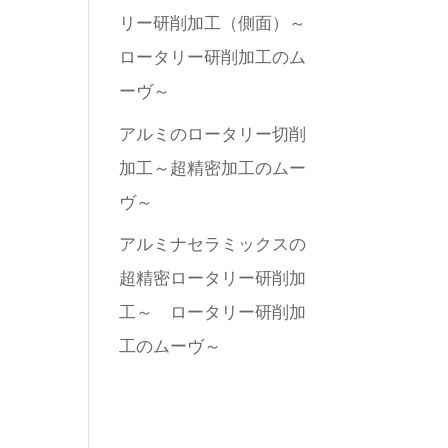
リー研削加工（側面）～
ロータリー研削加工のム
ーヴ～
アルミのロータリー切削
加工～超精密加工のムー
ヴ～
アルミナセラミックスの
超精密ロータリー研削加
工～ ロータリー研削加
工のムーヴ～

Instructions to follow:
Once the pictures are removed, return the entries exactly as they stand.

Exercise output:
リー研削加工（側面）～
ロータリー研削加工のム
ーヴ～
アルミのロータリー切削
加工～超精密加工のムー
ヴ～
アルミナセラミックスの
超精密ロータリー研削加
工～ ロータリー研削加
工のムーヴ～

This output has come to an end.